▸ **Instructions to follow**
Without the pictures, write out all the lines below exactly as they appear.

+-------+

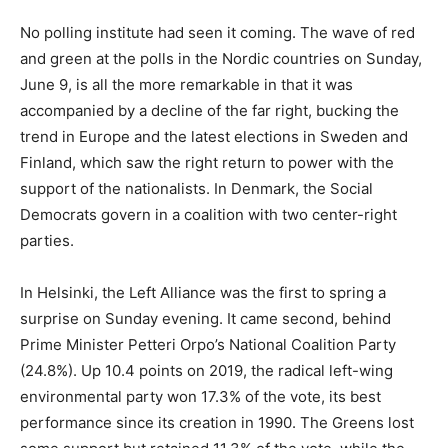
N
o polling institute had seen it coming. The wave of red
and green at the polls in the Nordic countries on Sunday,
June 9, is all the more remarkable in that it was
accompanied by a decline of the far right, bucking the
trend in Europe and the latest elections in Sweden and
Finland, which saw the right return to power with the
support of the nationalists. In Denmark, the Social
Democrats govern in a coalition with two center-right
parties.
In Helsinki, the Left Alliance was the first to spring a
surprise on Sunday evening. It came second, behind
Prime Minister Petteri Orpo’s National Coalition Party
(24.8%). Up 10.4 points on 2019, the radical left-wing
environmental party won 17.3% of the vote, its best
performance since its creation in 1990. The Greens lost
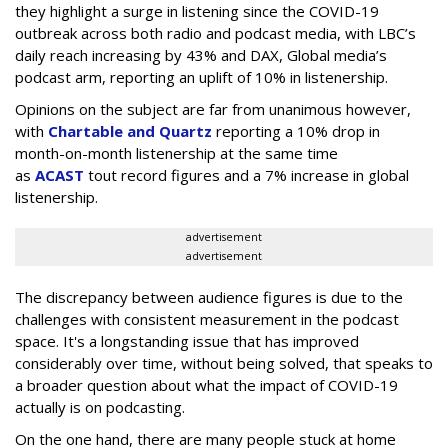
they highlight a surge in listening since the COVID-19
outbreak across both radio and podcast media, with LBC’s
daily reach increasing by 43% and DAX, Global media’s
podcast arm, reporting an uplift of 10% in listenership.
Opinions on the subject are far from unanimous however,
with
Chartable and Quartz
reporting a 10% drop in
month-on-month listenership at the same time
as
ACAST
tout record figures and a 7% increase in global
listenership.
advertisement
advertisement
The discrepancy between audience figures is due to the
challenges with consistent measurement in the podcast
space. It's a longstanding issue that has improved
considerably over time, without being solved, that speaks to
a broader question about what the impact of COVID-19
actually is on podcasting.
On the one hand, there are many people stuck at home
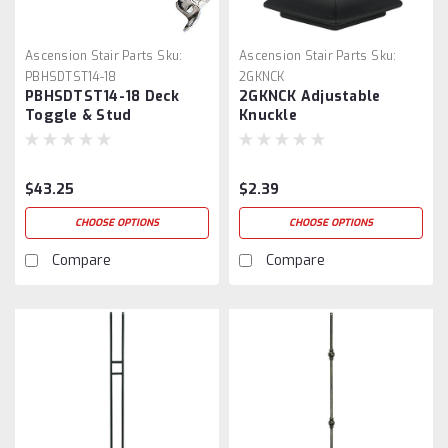
Ascension Stair Parts
Sku:
Ascension Stair Parts
Sku:
PBHSDTST14-18
2GKNCK
PBHSDTST14-18 Deck
2GKNCK Adjustable
Toggle & Stud
Knuckle
$43.25
$2.39
CHOOSE OPTIONS
CHOOSE OPTIONS
Compare
Compare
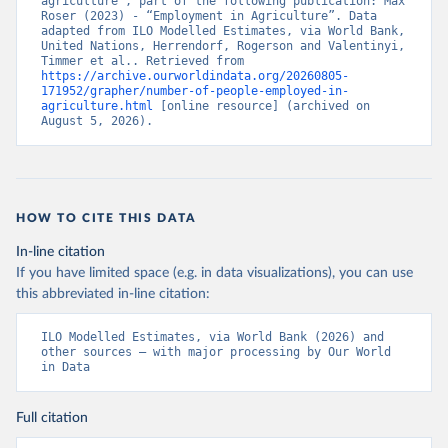
agriculture”, part of the following publication: Max 
Roser (2023) - “Employment in Agriculture”. Data 
adapted from ILO Modelled Estimates, via World Bank, 
United Nations, Herrendorf, Rogerson and Valentinyi, 
Timmer et al.. Retrieved from 
https://archive.ourworldindata.org/20260805-
171952/grapher/number-of-people-employed-in-
agriculture.html
 [online resource] (archived on 
August 5, 2026).
HOW TO CITE THIS DATA
In-line citation
If you have limited space (e.g. in data visualizations), you can use
this abbreviated in-line citation:
ILO Modelled Estimates, via World Bank (2026) and 
other sources – with major processing by Our World 
in Data
Full citation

+-------+

▸ **Solved exercise**
N
o polling institute had seen it coming. The wave of red
and green at the polls in the Nordic countries on Sunday,
June 9, is all the more remarkable in that it was
accompanied by a decline of the far right, bucking the
trend in Europe and the latest elections in Sweden and
Finland, which saw the right return to power with the
support of the nationalists. In Denmark, the Social
Democrats govern in a coalition with two center-right
parties.
In Helsinki, the Left Alliance was the first to spring a
surprise on Sunday evening. It came second, behind
Prime Minister Petteri Orpo’s National Coalition Party
(24.8%). Up 10.4 points on 2019, the radical left-wing
environmental party won 17.3% of the vote, its best
performance since its creation in 1990. The Greens lost
they highlight a surge in listening since the COVID-19
outbreak across both radio and podcast media, with LBC’s
daily reach increasing by 43% and DAX, Global media’s
podcast arm, reporting an uplift of 10% in listenership.
Opinions on the subject are far from unanimous however,
with
Chartable and Quartz
reporting a 10% drop in
month-on-month listenership at the same time
as
ACAST
tout record figures and a 7% increase in global
listenership.
advertisement
advertisement
The discrepancy between audience figures is due to the
challenges with consistent measurement in the podcast
space. It's a longstanding issue that has improved
considerably over time, without being solved, that speaks to
a broader question about what the impact of COVID-19
actually is on podcasting.
On the one hand, there are many people stuck at home
Ascension Stair Parts
Sku:
Ascension Stair Parts
Sku:
PBHSDTST14-18
2GKNCK
PBHSDTST14-18 Deck
2GKNCK Adjustable
Toggle & Stud
Knuckle
$43.25
$2.39
CHOOSE OPTIONS
CHOOSE OPTIONS
Compare
Compare
agriculture”, part of the following publication: Max 
Roser (2023) - “Employment in Agriculture”. Data 
adapted from ILO Modelled Estimates, via World Bank, 
United Nations, Herrendorf, Rogerson and Valentinyi, 
Timmer et al.. Retrieved from 
https://archive.ourworldindata.org/20260805-
171952/grapher/number-of-people-employed-in-
agriculture.html
 [online resource] (archived on 
August 5, 2026).
HOW TO CITE THIS DATA
In-line citation
If you have limited space (e.g. in data visualizations), you can use
this abbreviated in-line citation:
ILO Modelled Estimates, via World Bank (2026) and 
other sources – with major processing by Our World 
in Data
Full citation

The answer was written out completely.